Hansen, in his affidavit informed by Dunn, accuses Cullinan and Associates, the firm representing the OCA of deliberately frustrating the legal challenge to Jenkins’ authority within the GKKITC.
But attorney Hercules Wessels, from Cullinan and Associates, stated he believed the notice of intervention seeking to depose Jenkins, as well as an application applying for a resultant rescission of Goliath’s interdict, was brought to frustrate the contempt of court application and buttress “the developer’s ongoing flagrant breach” of Goliath’s order.
Wessels also stated that Dunn had “studiously” avoided revealing his clients’ relationship to the developer and whether his clients were being financed by the developer, either directly or indirectly.
As Katz wrapped up his argument on Friday afternoon, accusing Jenkins of being a fraud, Judge Dlodlo requested Hathorn to provide his counter argument in writing, which Hathorn agreed to do by Tuesday.
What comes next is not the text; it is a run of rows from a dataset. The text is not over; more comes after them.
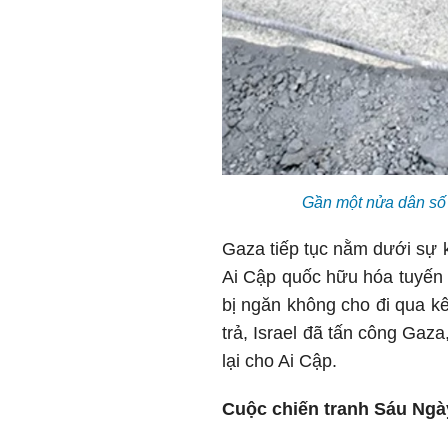
Gần một nửa dân số 
Gaza tiếp tục nằm dưới sự 
Ai Cập quốc hữu hóa tuyến 
bị ngăn không cho đi qua k
trả, Israel đã tấn công Gaza
lại cho Ai Cập.
Cuộc chiến tranh Sáu Ngà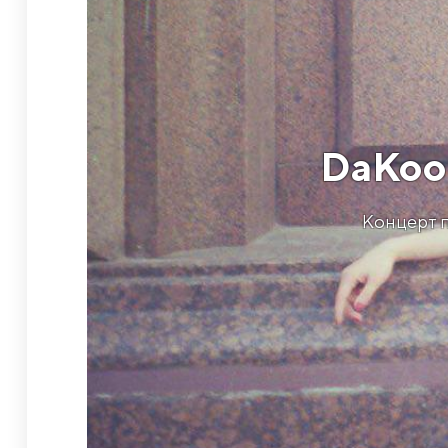
DaKook
Концерт п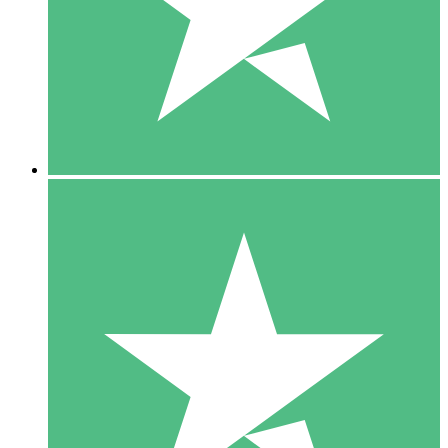
1 Téléchargement
10
US$
00
5 Téléchargements
15
US$
00
10 Téléchargements
20
US$
00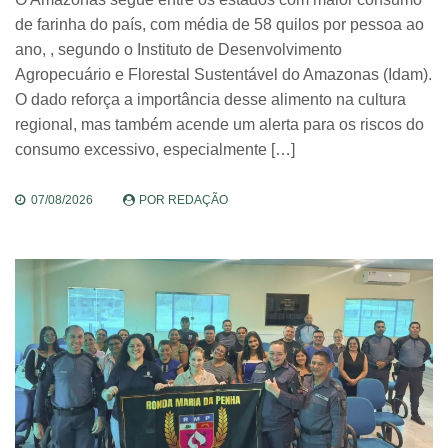
de farinha do país, com média de 58 quilos por pessoa ao
ano, , segundo o Instituto de Desenvolvimento
Agropecuário e Florestal Sustentável do Amazonas (Idam).
O dado reforça a importância desse alimento na cultura
regional, mas também acende um alerta para os riscos do
consumo excessivo, especialmente […]
07/08/2026
POR
REDAÇÃO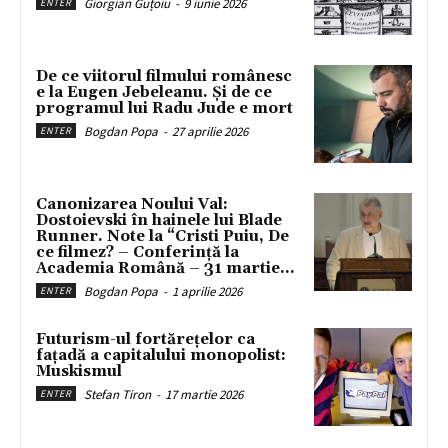
Giorgian Guțoiu
-
9 iunie 2026
ENTER
De ce viitorul filmului românesc
e la Eugen Jebeleanu. Și de ce
programul lui Radu Jude e mort
Bogdan Popa
-
27 aprilie 2026
ENTER
Canonizarea Noului Val:
Dostoievski în hainele lui Blade
Runner. Note la “Cristi Puiu, De
ce filmez? – Conferință la
Academia Română – 31 martie...
Bogdan Popa
-
1 aprilie 2026
ENTER
Futurism-ul fortărețelor ca
fațadă a capitalului monopolist:
Muskismul
Stefan Tiron
-
17 martie 2026
ENTER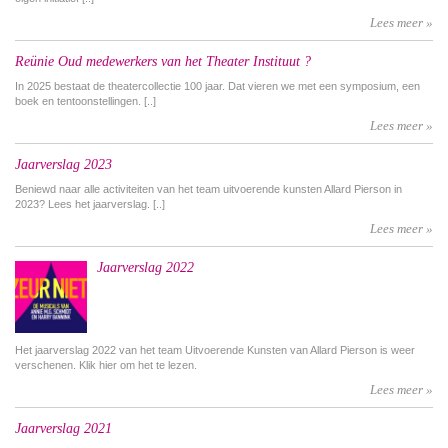
Lees meer »
Reünie Oud medewerkers van het Theater Instituut ?
In 2025 bestaat de theatercollectie 100 jaar. Dat vieren we met een symposium, een
boek en tentoonstellingen. [..]
Lees meer »
Jaarverslag 2023
Beniewd naar alle activiteiten van het team uitvoerende kunsten Allard Pierson in
2023? Lees het jaarverslag. [..]
Lees meer »
Jaarverslag 2022
Het jaarverslag 2022 van het team Uitvoerende Kunsten van Allard Pierson is weer
verschenen. Klik hier om het te lezen.
Lees meer »
Jaarverslag 2021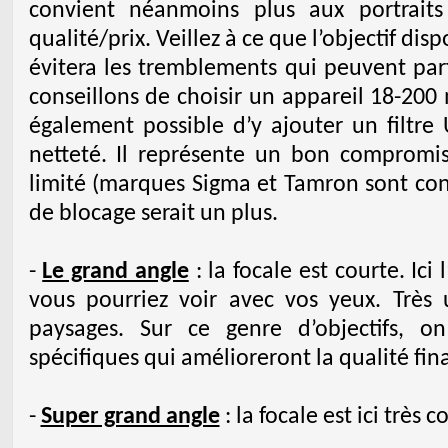
convient néanmoins plus aux portrait
qualité/prix. Veillez à ce que l’objectif dis
évitera les tremblements qui peuvent par
conseillons de choisir un appareil 18-200
également possible d’y ajouter un filtre 
netteté. Il représente un bon compromi
limité (marques Sigma et Tamron sont cons
de blocage serait un plus.
-
Le grand angle
: la focale est courte. Ici
vous pourriez voir avec vos yeux. Très
paysages. Sur ce genre d’objectifs,
spécifiques qui amélioreront la qualité fin
-
Super grand angle
: la focale est ici très c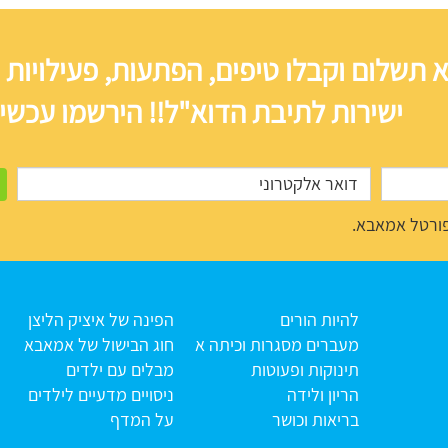
 תשלום וקבלו טיפים, הפתעות, פעילויות 
ישירות לתיבת הדוא"ל!! הירשמו עכשיו
ורטל אמאבא.
להיות הורים
הפינה של איציק הליצן
מעברים מסגרות וכיתה א
חוג הבישול של אמאבא
תינוקות ופעוטות
מבלים עם ילדים
הריון ולידה
ניסויים מדעיים לילדים
בריאות וכושר
על המדף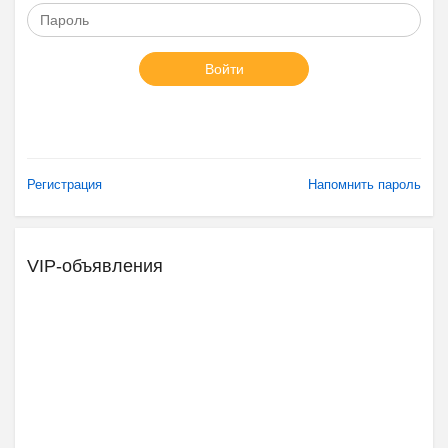
Войти
Регистрация
Напомнить пароль
VIP-объявления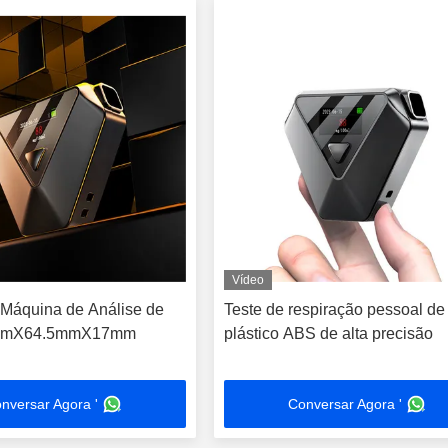
Vídeo
2 Máquina de Análise de
Teste de respiração pessoal de
2mmX64.5mmX17mm
plástico ABS de alta precisão
nversar Agora '
Conversar Agora '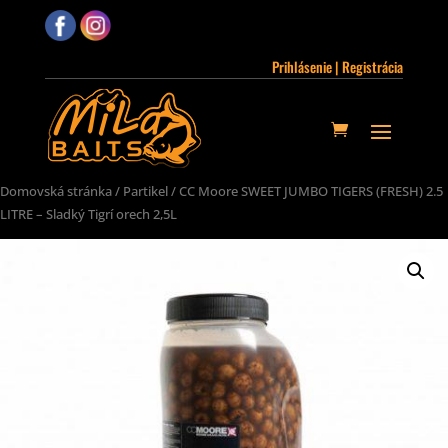
Prihlásenie | Registrácia
Domovská stránka
/
Partikel
/ CC Moore SWEET JUMBO TIGERS (FRESH) 2.5
LITRE – Sladký Tigrí orech 2,5L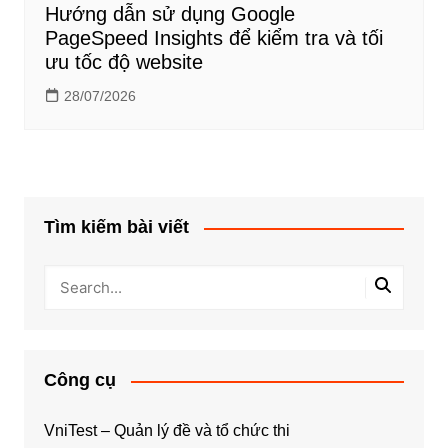
Hướng dẫn sử dụng Google
PageSpeed Insights để kiểm tra và tối
ưu tốc độ website
28/07/2026
Tìm kiếm bài viết
Công cụ
VniTest – Quản lý đề và tổ chức thi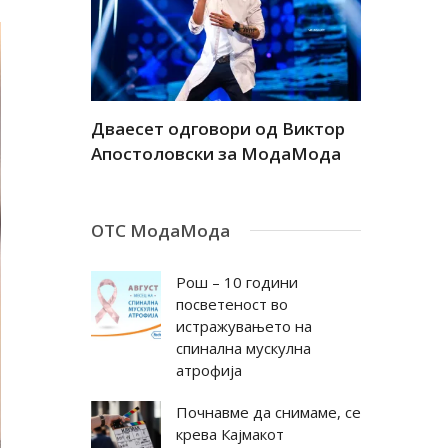
а
Дваесет одговори од Виктор
Дваесет 
андар
Апостоловски за МодаМода
Антовска
ОТС МодаМода
Рош – 10 години
посветеност во
истражувањето на
спинална мускулна
атрофија
Почнавме да снимаме, се
крева Кајмакот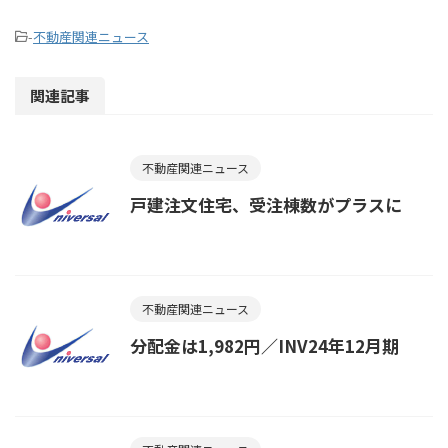
-
不動産関連ニュース
関連記事
不動産関連ニュース
戸建注文住宅、受注棟数がプラスに
不動産関連ニュース
分配金は1,982円／INV24年12月期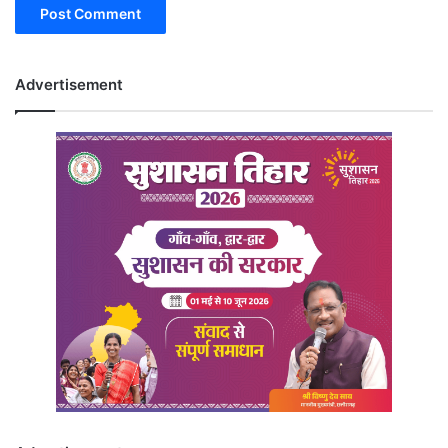
Advertisement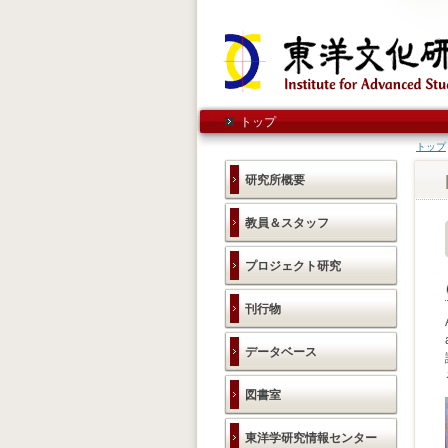
トップ
トップ
研究所概要
教員＆スタッフ
プロジェクト研究
刊行物
データベース
図書室
東洋学研究情報センター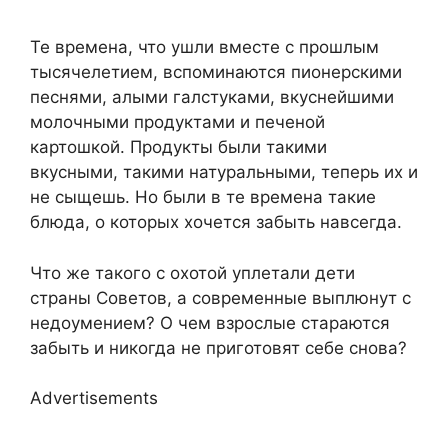
Те времена, что ушли вместе с прошлым
тысячелетием, вспоминаются пионерскими
песнями, алыми галстуками, вкуснейшими
молочными продуктами и печеной
картошкой. Продукты были такими
вкусными, такими натуральными, теперь их и
не сыщешь. Но были в те времена такие
блюда, о которых хочется забыть навсегда.
Что же такого с охотой уплетали дети
страны Советов, а современные выплюнут с
недоумением? О чем взрослые стараются
забыть и никогда не приготовят себе снова?
Advertisements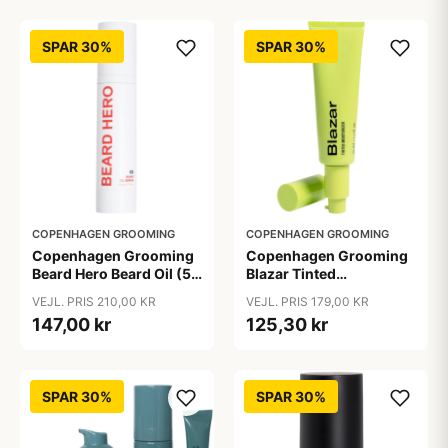
SPAR 30%
SPAR 30%
COPENHAGEN GROOMING
COPENHAGEN GROOMING
Copenhagen Grooming
Copenhagen Grooming
Beard Hero Beard Oil (50
Blazar Tinted
ml)
Moisturizer (50 ml)
VEJL. PRIS 210,00 KR
VEJL. PRIS 179,00 KR
147,00 kr
125,30 kr
SPAR 30%
SPAR 30%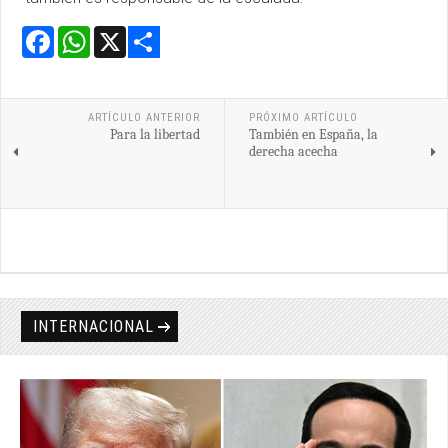
Facebook
WhatsApp
X
Share
ARTÍCULO ANTERIOR
PRÓXIMO ARTÍCULO
Para la libertad
También en España, la
derecha acecha
INTERNACIONAL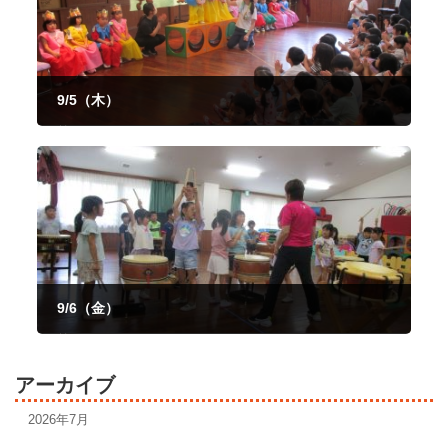
9/5（木）
2024年9月5日
9/6（金）
2024年9月6日
アーカイブ
2026年7月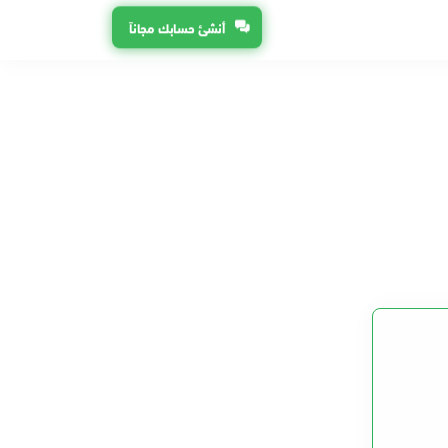
أنشئ حسابك مجاناً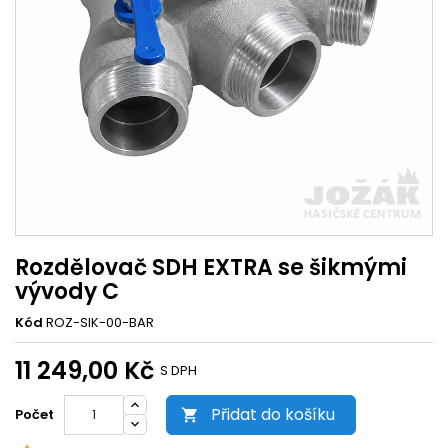
Rozdělovač SDH EXTRA se šikmými
vývody C
Kód
ROZ-SIK-00-BAR
11 249,00 Kč
S DPH
Přidat do košíku
Počet
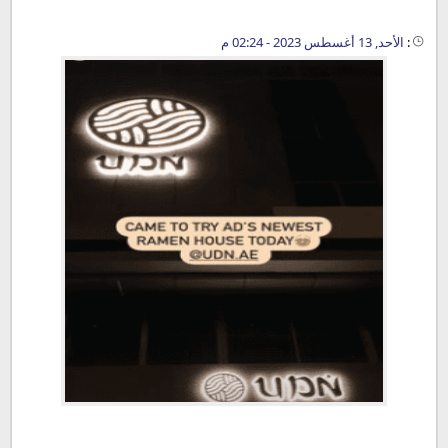
:
الأحد, 13 أغسطس 2023 - 02:24 م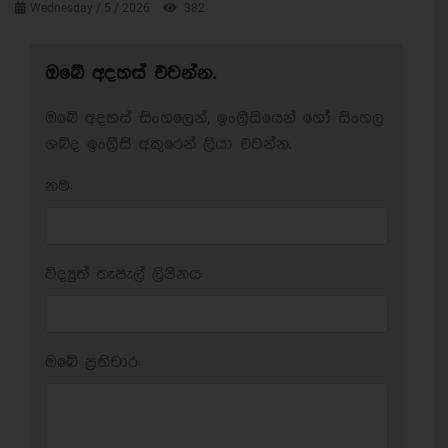
Wednesday / 5 / 2026
382
ඔබේ අදහස් එවන්න.
ඔබේ අදහස් සිංහලෙන්, ඉංග්‍රීසියෙන් හෝ සිංහල
ශබ්ද ඉංග්‍රීසි අකුරෙන් ලියා එවන්න.
නම:
විද්‍යුත් තැපැල් ලිපිනය:
ඔබේ ප‍්‍රතිචාර: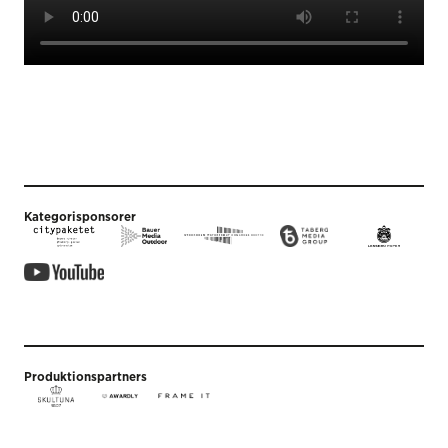
Kategorisponsorer
Produktionspartners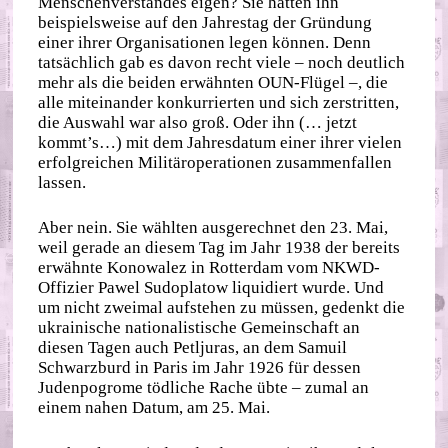
Menschenverstandes eigen? Sie hätten ihn
beispielsweise auf den Jahrestag der Gründung
einer ihrer Organisationen legen können. Denn
tatsächlich gab es davon recht viele – noch deutlich
mehr als die beiden erwähnten OUN-Flügel –, die
alle miteinander konkurrierten und sich zerstritten,
die Auswahl war also groß. Oder ihn (… jetzt
kommt’s…) mit dem Jahresdatum einer ihrer vielen
erfolgreichen Militäroperationen zusammenfallen
lassen.
Aber nein. Sie wählten ausgerechnet den 23. Mai,
weil gerade an diesem Tag im Jahr 1938 der bereits
erwähnte Konowalez in Rotterdam vom NKWD-
Offizier Pawel Sudoplatow liquidiert wurde. Und
um nicht zweimal aufstehen zu müssen, gedenkt die
ukrainische nationalistische Gemeinschaft an
diesen Tagen auch Petljuras, an dem Samuil
Schwarzburd in Paris im Jahr 1926 für dessen
Judenpogrome tödliche Rache übte – zumal an
einem nahen Datum, am 25. Mai.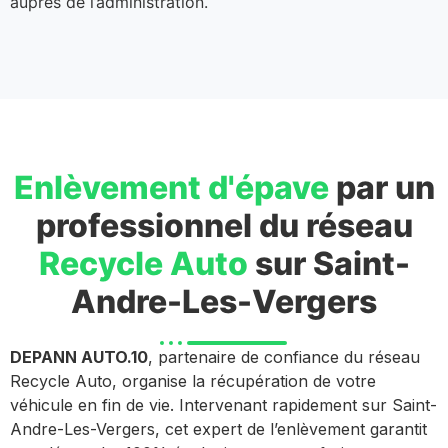
auprès de l’administration.
Enlèvement d'épave
par un
professionnel du réseau
Recycle Auto
sur Saint-
Andre-Les-Vergers
DEPANN AUTO.10
, partenaire de confiance du réseau
Recycle Auto, organise la récupération de votre
véhicule en fin de vie. Intervenant rapidement sur Saint-
Andre-Les-Vergers, cet expert de l’enlèvement garantit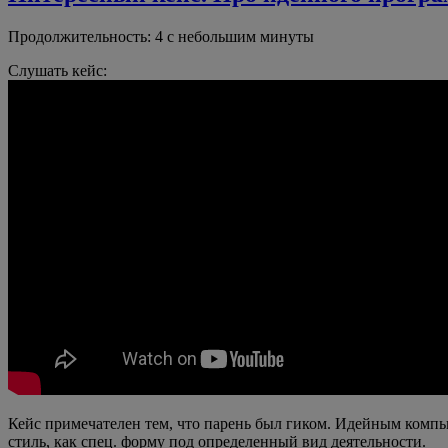
Продолжительность: 4 с небольшим минуты
Слушать кейс:
Кейс примечателен тем, что парень был гиком. Идейным комп
стиль, как спец. форму под определенный вид деятельности.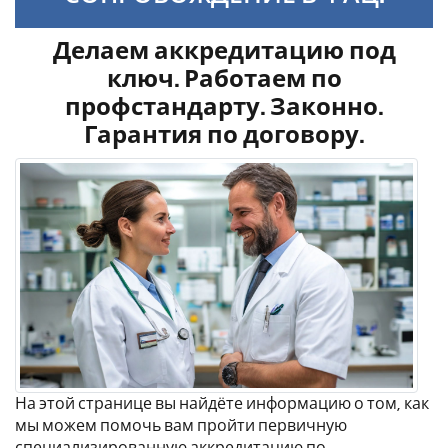
Делаем аккредитацию под
ключ. Работаем по
профстандарту. Законно.
Гарантия по договору.
На этой странице вы найдёте информацию о том, как
мы можем помочь вам пройти первичную
специализированную аккредитацию по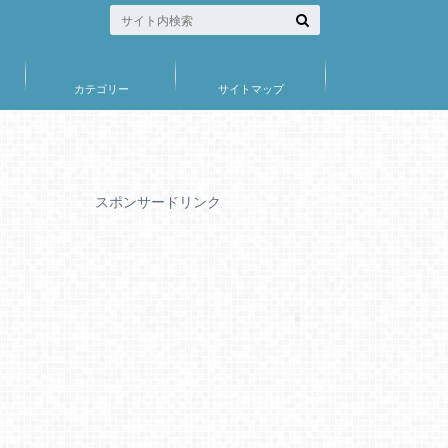
カテゴリー
サイトマップ
スポンサードリンク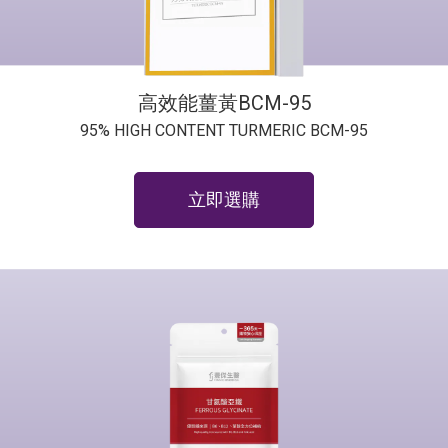
高效能薑黃BCM-95
95% HIGH CONTENT TURMERIC BCM-95
立即選購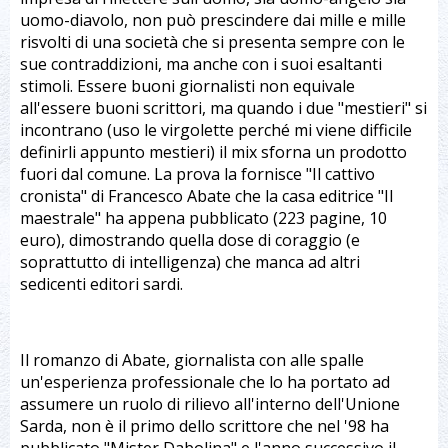
uomo-diavolo, non può prescindere dai mille e mille
risvolti di una società che si presenta sempre con le
sue contraddizioni, ma anche con i suoi esaltanti
stimoli. Essere buoni giornalisti non equivale
all'essere buoni scrittori, ma quando i due "mestieri" si
incontrano (uso le virgolette perché mi viene difficile
definirli appunto mestieri) il mix sforna un prodotto
fuori dal comune. La prova la fornisce "Il cattivo
cronista" di Francesco Abate che la casa editrice "Il
maestrale" ha appena pubblicato (223 pagine, 10
euro), dimostrando quella dose di coraggio (e
soprattutto di intelligenza) che manca ad altri
sedicenti editori sardi.
Il romanzo di Abate, giornalista con alle spalle
un'esperienza professionale che lo ha portato ad
assumere un ruolo di rilievo all'interno dell'Unione
Sarda, non è il primo dello scrittore che nel '98 ha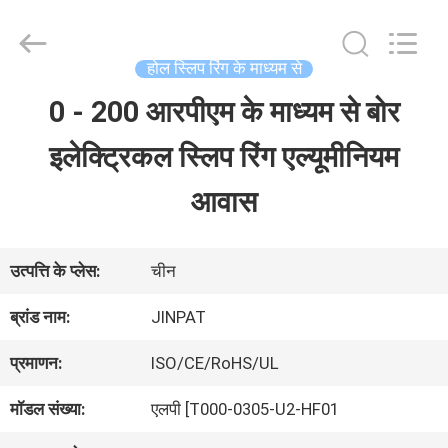
2026
JINPAT
Electronics
Co.,
होल स्लिप रिंग के माध्यम से
Ltd.
All
0 - 200 आरपीएम के माध्यम से बोर
घर
Rights
Reserved.
इलेक्ट्रिकल स्लिप रिंग एल्यूमीनियम
उत्पादों
आवास
वीआर
उत्पत्ति के प्लेस:
चीन
दिखाएँ
ब्रांड नाम:
JINPAT
प्रमाणन:
ISO/CE/RoHS/UL
हमारे
मॉडल संख्या:
एलपी [T000-0305-U2-HF01
बारे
Katz would then submit his final response.
The matter of whether LLPT has violated Goliath’s order to halt building on the site, appears to hinge on Dlodlo’s judgement on the challenge to Jenkin’s leadership within the GKKITC, and on whether Goliath’s order is to read as interlocutory, or final in nature.
The SCA appeal is at this stage set to be heard by a full bench of the High Court on 11 and 12 October.